# 207th Meeting of the General Synod of the Associate Reformed Presbyterian Church



## Backwoods Presbyterian (Jun 2, 2011)

Please be in Prayer for us as we meet June 7-9 and travel next week. I'll and others will try and update you on our proceedings as we can.

Thanks as always!


----------



## Backwoods Presbyterian (Jun 2, 2011)

bump


----------



## fredtgreco (Jun 2, 2011)

We'll (the PCA) actually be in GA at the same time. I hope to blog/FB/Twitter update on GA.

Should be easier this year now that I have an iPad!


----------



## Scottish Lass (Jun 3, 2011)

We will be there, too, Lord willing.


----------



## Backwoods Presbyterian (Jun 3, 2011)

fredtgreco said:


> We'll (the PCA) actually be in GA at the same time. I hope to blog/FB/Twitter update on GA.
> 
> Should be easier this year now that I have an iPad!


 
We meet the same time every year. Couldn't y'all have picked a different week?


----------



## Backwoods Presbyterian (Jun 7, 2011)

We are beginning today. Please be in prayer for us.


----------



## Andres (Jun 7, 2011)




----------



## Notthemama1984 (Jun 7, 2011)




----------



## sastark (Jun 7, 2011)

Praying for you all, Ben. Please keep us updated!


----------



## N. Eshelman (Jun 7, 2011)

Update?


----------



## sastark (Jun 7, 2011)

nleshelman said:


> Update?


 
Yes, inquiring minds want to know!


----------



## SolaScriptura (Jun 7, 2011)

Are they going to do a reboot at Erskine?


----------



## Backwoods Presbyterian (Jun 7, 2011)

Tuesday is the day for Presbytery meetings and "hello"'s. 
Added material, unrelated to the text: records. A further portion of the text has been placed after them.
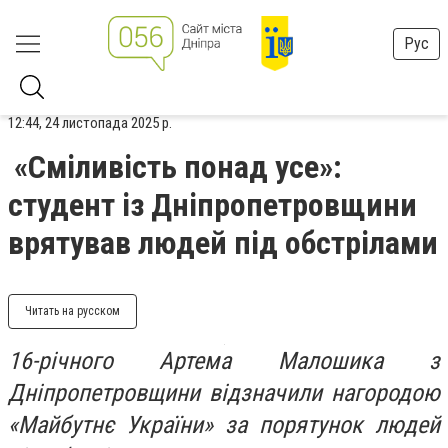
Рус
12:44, 24 листопада 2025 р.
«Сміливість понад усе»:
студент із Дніпропетровщини
врятував людей під обстрілами
Читать на русском
16-річного Артема Малошика з
Дніпропетровщини відзначили нагородою
«Майбутнє України» за порятунок людей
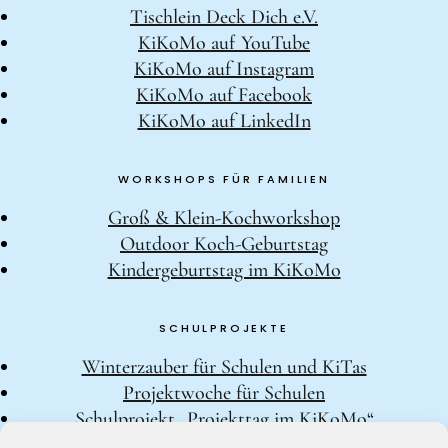
Tischlein Deck Dich e.V.
KiKoMo auf YouTube
KiKoMo auf Instagram
KiKoMo auf Facebook
KiKoMo auf LinkedIn
WORKSHOPS FÜR FAMILIEN
Groß & Klein-Kochworkshop
Outdoor Koch-Geburtstag
Kindergeburtstag im KiKoMo
SCHULPROJEKTE
Winterzauber für Schulen und KiTas
Projektwoche für Schulen
Schulprojekt „Projekttag im KiKoMo“
Schulprojekt „Kräuterwanderung und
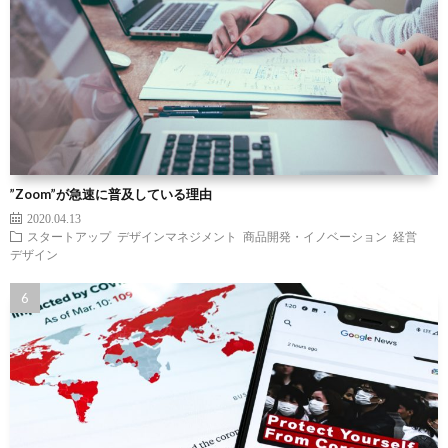
”Zoom”が急速に普及している理由
2020.04.13
スタートアップ
デザインマネジメント
商品開発・イノベーション
経営
デザイン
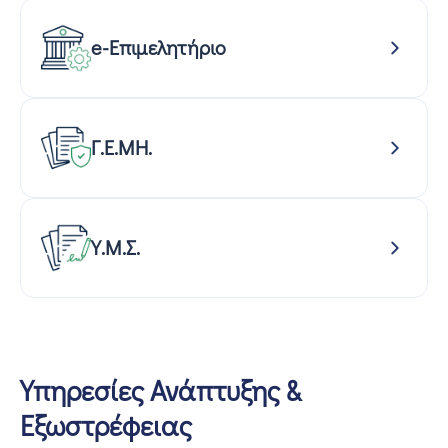
e-Επιμελητήριο
Γ.Ε.ΜΗ.
Υ.Μ.Σ.
Υπηρεσίες Ανάπτυξης &
Εξωστρέφειας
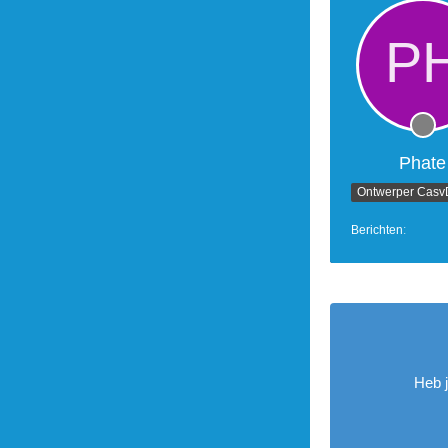
Phate
Berichten
Heb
We are having problems with a group of Koreans in Northeast Presbytery that run a diploma mill called the "American Theological Seminary" that is running ads in the NYC papers claiming the ARP will automatically ordain you with a M.Div from their school. 

Synod business begins tomorrow. 

Will update.

---------- Post added at 10:39 PM ---------- Previous post was at 10:38 PM ----------




SolaScriptura said:


> Are they going to do a reboot at Erskine?


 
I am on the Erskine committee so I'll let you know.


----------



## sastark (Jun 7, 2011)

Backwoods Presbyterian said:


> I am on the Erskine committee



Best news I've heard from Synod, yet!


----------



## Backwoods Presbyterian (Jun 8, 2011)

sastark said:


> Backwoods Presbyterian said:
> 
> 
> > I am on the Erskine committee
> ...


 
I went ahead and packed meals for two days and a change of clothes.


----------



## Backwoods Presbyterian (Jun 11, 2011)

I was going to write my own summary of the 207th Synod, but this will be better than anything I could write.

A Most Surprising ARP Synod Meeting - Reformation21 Blog


----------



## Scott1 (Jun 12, 2011)

Very encouraging, so it sounds for the biblical, reformed denomination ARP.


----------



## Edward (Jun 12, 2011)

Backwoods Presbyterian said:


> A Most Surprising ARP Synod Meeting - Reformation21 Blog



That did a good job of developing the facts, and then providing some interpretation. Sounds very upbeat.


----------



## sastark (Jun 12, 2011)

Edward said:


> That did a good job of developing the facts, and then providing some interpretation. Sounds very upbeat.



And if you keep in mind that Dr. Evans was last year contemplating how the ARP would split in two with parts going into the EPC and parts going into the PCA, you will understand how dramatically different this year's Synod must have been.


----------